Kelly is always keeping me up to date with Bryce’s latest words of wisdom, which is great because it always jump-starts a conversation with Grandma. Bryce has become a fan of smoothies. I know this because he recently walked into our kitchen and asked if we could make one.
So when Kelly mentioned what happened the other night, I was not surprised. Apparently, after he had been in bed a long time and presumably asleep, Mark decided to whip out the blender and make himself a nice refreshing blend of fruit, yogurt, and juice. No sooner had the blended began to make its whirring sounds, Bryce showed up in the kitchen and announced, “I’m here for a smoothie!” He did not want to miss out on a treat.
That reminded me of my youth, but back then, we were not drinkers of smoothies.
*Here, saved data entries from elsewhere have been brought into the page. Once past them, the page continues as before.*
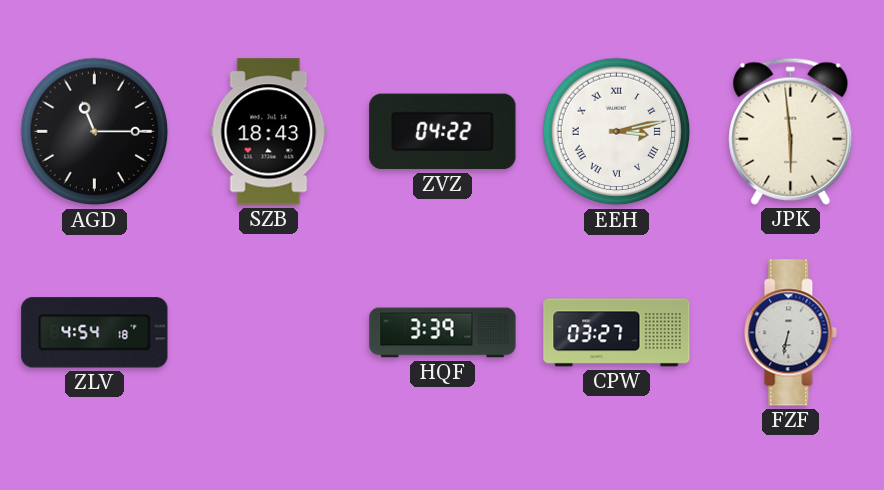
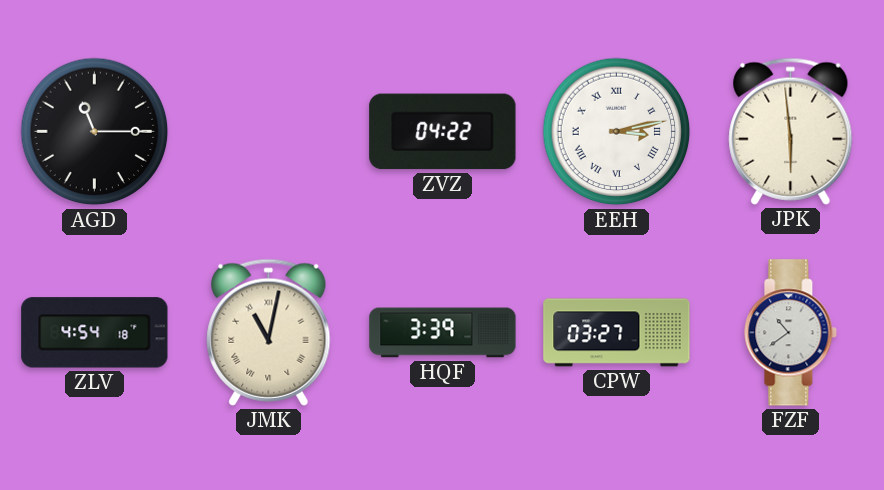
SZB: 18:43 -> none
JMK: none -> 11:02
FZF: 6:32 -> 10:39
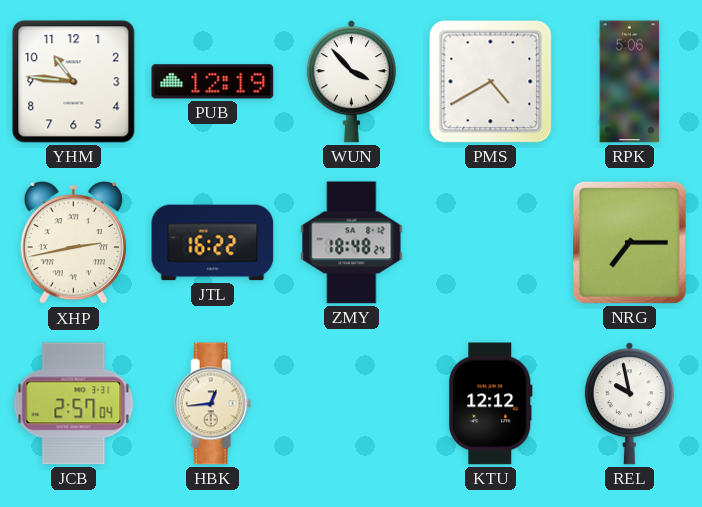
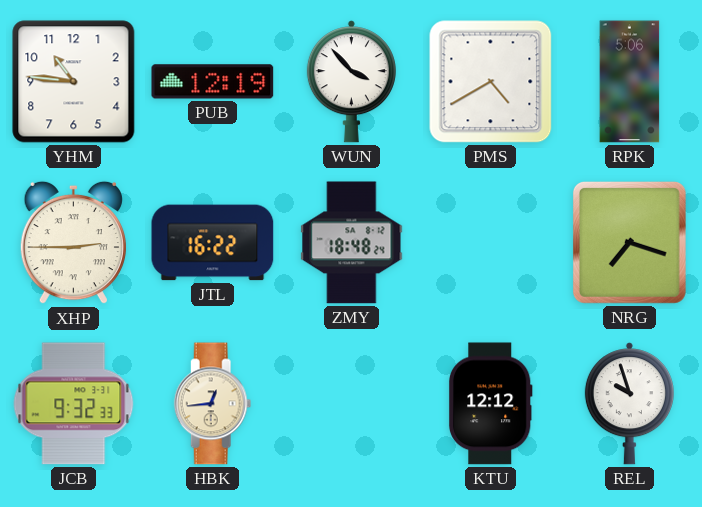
XHP: 2:43 -> 2:45
NRG: 7:15 -> 7:18
JCB: 2:57 -> 9:32
REL: 9:58 -> 9:57
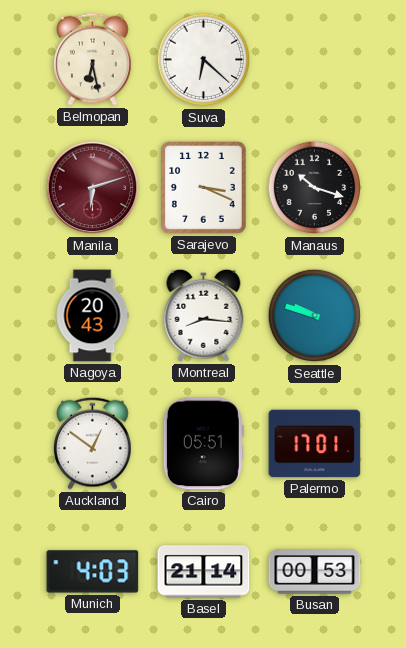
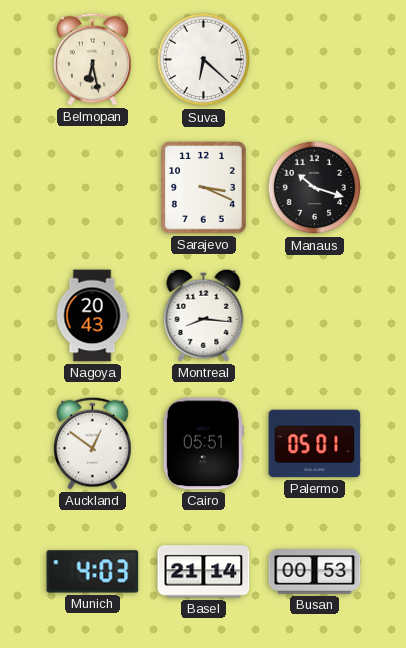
Manila: 6:12 -> none
Seattle: 9:48 -> none
Palermo: 17:01 -> 05:01
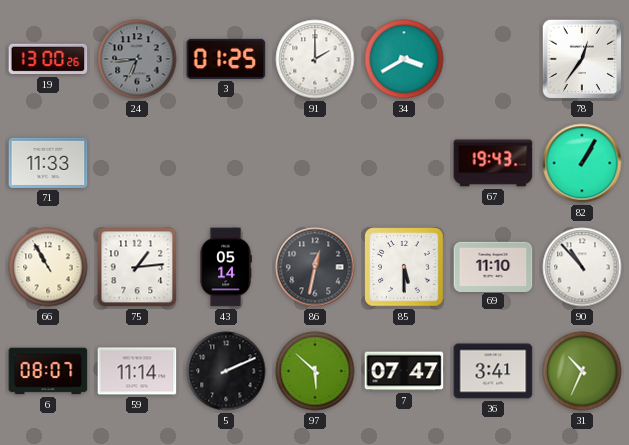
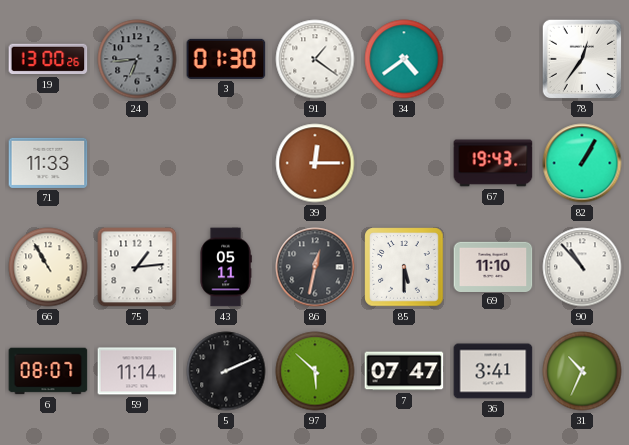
3: 01:25 -> 01:30
91: 2:00 -> 1:21
34: 3:40 -> 4:39
39: none -> 12:15
43: 05:14 -> 05:11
In fact, I never heard of the word as a kid. Instead, I drank blizzards. A blizzard was a drink made famous by, I thought, Dairy Queen. My favorite flavor to get was a pineapple blizzard, but at home, we always made chocolate blizzards.
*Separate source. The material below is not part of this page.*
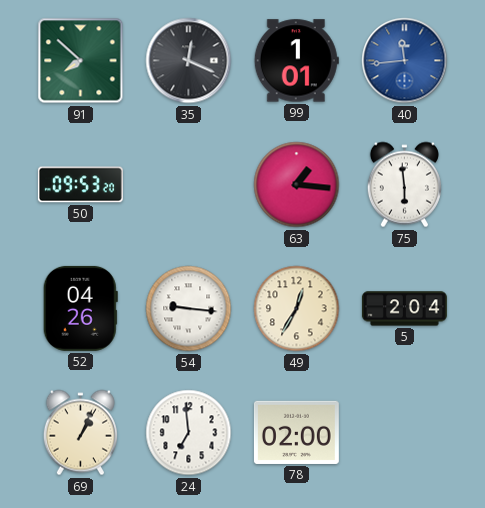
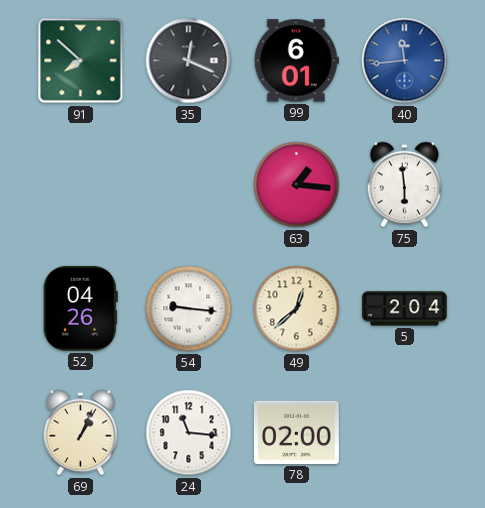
99: 1:01 -> 6:01
50: 09:53 -> none
49: 12:35 -> 12:38
24: 6:59 -> 11:16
Here is the problem with its origination. According to their own website, “More than 175 million Blizzard® Treats sold in its first year,” but that year, on dairyqueen.com, was 1985. I was married, a mother of one child, and living in New York by then, but I specifically recall going to the Dairy Queen in Denville, either by car with the family (very rarely) or by bicycle with my friends (a ten mile ride)
So did Grandma invent the name, and the recipe (ice cream, milk, and Bosco chocolate syrup), and then sell it to Dairy Queen? If so, where is the money for her invention?
Inquiring minds need to know the answer to this mystery!